CVE-2004-1418

Vulnerability

WPKontakt version 3.0.1 and earlier, an instant messaging application from Wirtualna Polska, contains a cross‑site scripting (XSS) vulnerability in message parsing [1]. When an attacker supplies a specially crafted e‑mail address that is not properly quoted during the parsing step, the application generates a parsing error that leaves the embedded script exposed. The vulnerability is similar to earlier issues found in GG and Tlen.pl [1].

Exploitation

The attacker sends an e‑mail address containing a crafted string, such as test@"style="background-image:url(javascript:alert(1))".wp.pl, to a user of the affected WPKontakt version [1]. No authentication or special privileges are required; the attacker only needs the ability to deliver a message to the victim.

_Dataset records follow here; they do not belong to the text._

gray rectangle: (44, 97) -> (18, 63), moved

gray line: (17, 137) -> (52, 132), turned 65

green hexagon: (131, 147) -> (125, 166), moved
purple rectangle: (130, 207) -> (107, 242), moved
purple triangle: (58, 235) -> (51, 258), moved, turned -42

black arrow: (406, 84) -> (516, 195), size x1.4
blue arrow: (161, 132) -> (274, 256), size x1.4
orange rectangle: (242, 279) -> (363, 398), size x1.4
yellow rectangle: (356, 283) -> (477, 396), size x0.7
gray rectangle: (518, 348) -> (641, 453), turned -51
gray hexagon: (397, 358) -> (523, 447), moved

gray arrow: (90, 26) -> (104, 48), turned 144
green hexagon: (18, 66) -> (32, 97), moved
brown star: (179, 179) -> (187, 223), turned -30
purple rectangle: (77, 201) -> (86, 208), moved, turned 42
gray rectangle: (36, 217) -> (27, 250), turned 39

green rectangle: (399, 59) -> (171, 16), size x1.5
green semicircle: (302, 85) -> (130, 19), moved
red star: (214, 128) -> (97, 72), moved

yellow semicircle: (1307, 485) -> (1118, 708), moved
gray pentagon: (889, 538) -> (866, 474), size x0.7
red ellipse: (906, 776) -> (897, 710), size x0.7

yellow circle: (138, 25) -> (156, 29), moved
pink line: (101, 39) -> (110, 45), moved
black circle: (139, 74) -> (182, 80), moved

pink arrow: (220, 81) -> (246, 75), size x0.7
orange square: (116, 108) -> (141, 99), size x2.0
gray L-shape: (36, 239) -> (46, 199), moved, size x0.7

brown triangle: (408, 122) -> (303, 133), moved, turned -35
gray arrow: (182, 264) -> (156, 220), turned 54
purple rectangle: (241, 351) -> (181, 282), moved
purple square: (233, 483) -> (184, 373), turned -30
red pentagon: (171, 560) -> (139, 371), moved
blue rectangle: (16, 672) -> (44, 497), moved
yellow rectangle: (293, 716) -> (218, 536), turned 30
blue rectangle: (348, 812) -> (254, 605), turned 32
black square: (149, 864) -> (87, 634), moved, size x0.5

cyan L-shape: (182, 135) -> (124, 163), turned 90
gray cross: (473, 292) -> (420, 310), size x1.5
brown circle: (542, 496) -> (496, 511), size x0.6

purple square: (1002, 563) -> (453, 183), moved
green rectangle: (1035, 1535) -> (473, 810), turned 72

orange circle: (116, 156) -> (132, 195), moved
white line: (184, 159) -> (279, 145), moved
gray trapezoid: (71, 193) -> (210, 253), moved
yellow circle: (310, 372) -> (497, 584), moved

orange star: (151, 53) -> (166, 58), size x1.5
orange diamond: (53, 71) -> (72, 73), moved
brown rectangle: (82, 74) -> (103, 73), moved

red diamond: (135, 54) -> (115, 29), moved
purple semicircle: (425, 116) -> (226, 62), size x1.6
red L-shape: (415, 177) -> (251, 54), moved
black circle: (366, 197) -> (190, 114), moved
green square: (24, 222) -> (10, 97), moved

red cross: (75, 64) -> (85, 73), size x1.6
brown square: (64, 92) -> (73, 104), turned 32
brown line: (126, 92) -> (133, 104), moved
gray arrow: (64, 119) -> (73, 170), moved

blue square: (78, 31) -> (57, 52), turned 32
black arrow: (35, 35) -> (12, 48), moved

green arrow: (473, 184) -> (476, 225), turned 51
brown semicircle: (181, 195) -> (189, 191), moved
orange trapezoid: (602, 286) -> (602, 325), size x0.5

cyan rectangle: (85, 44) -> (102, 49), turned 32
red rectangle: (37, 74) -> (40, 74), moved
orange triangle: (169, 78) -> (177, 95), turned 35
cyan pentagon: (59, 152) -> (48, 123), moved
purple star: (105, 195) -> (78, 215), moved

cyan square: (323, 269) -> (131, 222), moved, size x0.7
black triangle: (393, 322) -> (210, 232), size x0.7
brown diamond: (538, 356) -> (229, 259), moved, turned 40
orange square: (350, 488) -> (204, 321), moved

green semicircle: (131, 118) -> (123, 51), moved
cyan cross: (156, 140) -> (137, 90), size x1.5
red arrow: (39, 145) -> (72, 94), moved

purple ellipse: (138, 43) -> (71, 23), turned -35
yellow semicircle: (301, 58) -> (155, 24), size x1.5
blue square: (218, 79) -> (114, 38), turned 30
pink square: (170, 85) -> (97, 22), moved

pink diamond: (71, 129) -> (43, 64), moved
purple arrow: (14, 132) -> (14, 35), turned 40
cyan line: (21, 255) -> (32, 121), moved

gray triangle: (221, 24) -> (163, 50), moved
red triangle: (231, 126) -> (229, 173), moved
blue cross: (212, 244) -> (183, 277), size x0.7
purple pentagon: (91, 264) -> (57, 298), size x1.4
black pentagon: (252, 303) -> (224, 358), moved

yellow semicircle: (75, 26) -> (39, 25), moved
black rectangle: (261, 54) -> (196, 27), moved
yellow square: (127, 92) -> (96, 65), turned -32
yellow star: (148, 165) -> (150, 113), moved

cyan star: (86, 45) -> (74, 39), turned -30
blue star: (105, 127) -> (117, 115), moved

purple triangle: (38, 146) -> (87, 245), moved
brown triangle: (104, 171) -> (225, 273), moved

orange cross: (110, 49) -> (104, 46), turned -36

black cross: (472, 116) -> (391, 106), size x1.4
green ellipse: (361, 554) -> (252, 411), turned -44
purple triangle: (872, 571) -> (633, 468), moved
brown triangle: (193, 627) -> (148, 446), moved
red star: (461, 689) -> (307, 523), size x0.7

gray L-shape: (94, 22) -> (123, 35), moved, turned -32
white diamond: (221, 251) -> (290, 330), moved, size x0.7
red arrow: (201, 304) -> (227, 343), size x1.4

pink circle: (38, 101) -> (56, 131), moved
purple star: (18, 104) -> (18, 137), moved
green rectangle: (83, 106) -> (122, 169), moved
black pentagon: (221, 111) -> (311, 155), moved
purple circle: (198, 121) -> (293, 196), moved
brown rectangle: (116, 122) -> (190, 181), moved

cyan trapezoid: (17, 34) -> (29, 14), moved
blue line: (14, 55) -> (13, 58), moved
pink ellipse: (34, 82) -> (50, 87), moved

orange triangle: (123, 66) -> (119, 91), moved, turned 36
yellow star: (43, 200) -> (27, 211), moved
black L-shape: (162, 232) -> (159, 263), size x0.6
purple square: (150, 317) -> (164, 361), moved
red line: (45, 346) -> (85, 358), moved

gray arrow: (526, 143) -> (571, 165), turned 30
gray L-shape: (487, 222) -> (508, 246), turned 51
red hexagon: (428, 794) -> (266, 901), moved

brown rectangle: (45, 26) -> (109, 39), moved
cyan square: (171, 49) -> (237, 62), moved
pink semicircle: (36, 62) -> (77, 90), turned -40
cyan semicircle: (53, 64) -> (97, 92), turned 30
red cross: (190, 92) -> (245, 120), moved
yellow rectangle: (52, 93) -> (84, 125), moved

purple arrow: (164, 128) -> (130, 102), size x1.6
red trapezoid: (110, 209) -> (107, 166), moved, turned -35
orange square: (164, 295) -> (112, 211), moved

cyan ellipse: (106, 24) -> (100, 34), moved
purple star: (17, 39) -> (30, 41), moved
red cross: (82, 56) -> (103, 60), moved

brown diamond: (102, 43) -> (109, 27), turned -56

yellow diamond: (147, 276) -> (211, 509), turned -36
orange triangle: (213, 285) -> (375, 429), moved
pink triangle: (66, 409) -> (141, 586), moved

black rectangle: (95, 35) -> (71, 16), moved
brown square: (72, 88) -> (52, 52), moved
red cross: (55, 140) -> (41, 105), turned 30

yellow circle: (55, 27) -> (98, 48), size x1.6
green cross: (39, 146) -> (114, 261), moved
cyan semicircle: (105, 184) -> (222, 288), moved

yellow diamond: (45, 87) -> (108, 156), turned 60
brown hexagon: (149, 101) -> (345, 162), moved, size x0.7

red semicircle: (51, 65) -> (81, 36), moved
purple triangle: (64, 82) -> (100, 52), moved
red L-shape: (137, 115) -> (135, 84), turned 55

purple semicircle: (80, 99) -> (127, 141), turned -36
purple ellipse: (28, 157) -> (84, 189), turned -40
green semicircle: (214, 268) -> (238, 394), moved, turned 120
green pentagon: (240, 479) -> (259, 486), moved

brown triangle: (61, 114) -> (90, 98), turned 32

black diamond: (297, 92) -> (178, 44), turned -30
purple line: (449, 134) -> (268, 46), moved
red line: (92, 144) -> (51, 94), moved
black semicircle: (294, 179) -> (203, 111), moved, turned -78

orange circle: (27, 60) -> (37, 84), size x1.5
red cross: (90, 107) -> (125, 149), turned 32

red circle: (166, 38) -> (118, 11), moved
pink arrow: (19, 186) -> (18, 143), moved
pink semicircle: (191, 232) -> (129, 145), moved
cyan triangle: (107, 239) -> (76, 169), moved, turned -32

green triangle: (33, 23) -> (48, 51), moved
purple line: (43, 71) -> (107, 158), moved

When the message is processed and the parsing error occurs, the injected script executes without further user interaction [1].

Impact

Successful exploitation results in arbitrary web script or HTML execution in the context of the Internet Zone (typically the browser’s Local Machine Zone for Internet Explorer) [1]. An attacker can steal cookies, modify page content, or perform other actions on the victim’s machine that the browser’s zone permissions allow, potentially leading to remote compromise of the user’s session.

Mitigation

According to the vendor advisory, users should upgrade to WPKontakt version 3.0.1p1, which was released shortly after the disclosure [1]. No workaround is described for versions earlier than 3.0.1p1. The vulnerability does not appear on the CISA KEV list.